In the answer, each line must appear exactly as in the records, and no picture may appear.

Rendered page images –
# # # # # # #

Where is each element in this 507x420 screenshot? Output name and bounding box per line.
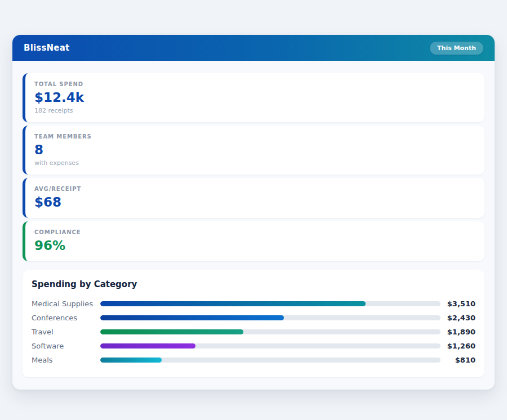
stat-value: $68 [34, 194, 475, 211]
category-value: $1,890 [441, 328, 475, 336]
category-label: Medical Supplies [32, 300, 100, 308]
bar-fill [100, 358, 162, 363]
chart-row-software: Software $1,260 [32, 339, 475, 353]
chart-row-travel: Travel $1,890 [32, 325, 475, 339]
stat-card-team-members: TEAM MEMBERS 8 with expenses [23, 126, 484, 175]
app-title: BlissNeat [24, 43, 69, 53]
stat-card-avg-receipt: AVG/RECEIPT $68 [23, 178, 484, 218]
stat-value: 8 [34, 142, 475, 158]
bar-fill [100, 315, 284, 320]
bar-track [100, 301, 441, 306]
stat-label: TEAM MEMBERS [34, 133, 475, 140]
chart-row-meals: Meals $810 [32, 353, 475, 367]
bar-track [100, 315, 441, 320]
bar-fill [100, 343, 195, 348]
category-value: $2,430 [441, 314, 475, 322]
stat-value: $12.4k [34, 90, 475, 106]
category-value: $1,260 [441, 342, 475, 350]
chart-title: Spending by Category [32, 279, 475, 289]
category-label: Travel [32, 328, 100, 336]
stat-card-total-spend: TOTAL SPEND $12.4k 182 receipts [23, 73, 484, 122]
app-header: BlissNeat This Month [12, 35, 495, 61]
stat-label: COMPLIANCE [34, 229, 475, 236]
category-value: $3,510 [441, 300, 475, 308]
stat-subtext: with expenses [34, 159, 475, 167]
bar-track [100, 358, 441, 363]
period-badge[interactable]: This Month [430, 42, 483, 55]
chart-row-conferences: Conferences $2,430 [32, 311, 475, 325]
spending-by-category-chart: Spending by Category Medical Supplies $3… [23, 270, 484, 377]
stat-label: AVG/RECEIPT [34, 185, 475, 193]
dashboard-container: BlissNeat This Month TOTAL SPEND $12.4k … [12, 35, 495, 390]
category-label: Conferences [32, 314, 100, 322]
stat-label: TOTAL SPEND [34, 81, 475, 88]
bar-fill [100, 329, 243, 334]
stat-value: 96% [34, 238, 475, 254]
stat-card-compliance: COMPLIANCE 96% [23, 221, 484, 261]
bar-track [100, 329, 441, 334]
dashboard-content: TOTAL SPEND $12.4k 182 receipts TEAM MEM… [12, 61, 495, 390]
category-value: $810 [441, 356, 475, 364]
bar-fill [100, 301, 366, 306]
chart-row-medical-supplies: Medical Supplies $3,510 [32, 297, 475, 311]
category-label: Meals [32, 356, 100, 364]
stat-subtext: 182 receipts [34, 106, 475, 115]
bar-track [100, 343, 441, 348]
category-label: Software [32, 342, 100, 350]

# # # # # # #

Solution below –
Where is each element in this 507x420 screenshot? Output name and bounding box per line.
stat-value: $68 [34, 194, 475, 211]
category-value: $1,890 [441, 328, 475, 336]
category-label: Medical Supplies [32, 300, 100, 308]
bar-fill [100, 358, 162, 363]
chart-row-software: Software $1,260 [32, 339, 475, 353]
chart-row-travel: Travel $1,890 [32, 325, 475, 339]
stat-card-team-members: TEAM MEMBERS 8 with expenses [23, 126, 484, 175]
app-title: BlissNeat [24, 43, 69, 53]
stat-card-avg-receipt: AVG/RECEIPT $68 [23, 178, 484, 218]
stat-value: 8 [34, 142, 475, 158]
bar-fill [100, 315, 284, 320]
bar-track [100, 301, 441, 306]
stat-label: TEAM MEMBERS [34, 133, 475, 140]
chart-row-meals: Meals $810 [32, 353, 475, 367]
bar-track [100, 315, 441, 320]
bar-fill [100, 343, 195, 348]
category-value: $2,430 [441, 314, 475, 322]
stat-value: $12.4k [34, 90, 475, 106]
category-value: $1,260 [441, 342, 475, 350]
chart-title: Spending by Category [32, 279, 475, 289]
category-label: Travel [32, 328, 100, 336]
stat-card-total-spend: TOTAL SPEND $12.4k 182 receipts [23, 73, 484, 122]
app-header: BlissNeat This Month [12, 35, 495, 61]
stat-label: COMPLIANCE [34, 229, 475, 236]
category-value: $3,510 [441, 300, 475, 308]
stat-subtext: with expenses [34, 159, 475, 167]
bar-track [100, 358, 441, 363]
period-badge[interactable]: This Month [430, 42, 483, 55]
chart-row-conferences: Conferences $2,430 [32, 311, 475, 325]
spending-by-category-chart: Spending by Category Medical Supplies $3… [23, 270, 484, 377]
stat-label: AVG/RECEIPT [34, 185, 475, 193]
dashboard-container: BlissNeat This Month TOTAL SPEND $12.4k … [12, 35, 495, 390]
category-label: Conferences [32, 314, 100, 322]
stat-label: TOTAL SPEND [34, 81, 475, 88]
bar-fill [100, 329, 243, 334]
stat-value: 96% [34, 238, 475, 254]
stat-card-compliance: COMPLIANCE 96% [23, 221, 484, 261]
bar-track [100, 329, 441, 334]
dashboard-content: TOTAL SPEND $12.4k 182 receipts TEAM MEM… [12, 61, 495, 390]
category-value: $810 [441, 356, 475, 364]
bar-fill [100, 301, 366, 306]
chart-row-medical-supplies: Medical Supplies $3,510 [32, 297, 475, 311]
category-label: Meals [32, 356, 100, 364]
stat-subtext: 182 receipts [34, 106, 475, 115]
bar-track [100, 343, 441, 348]
category-label: Software [32, 342, 100, 350]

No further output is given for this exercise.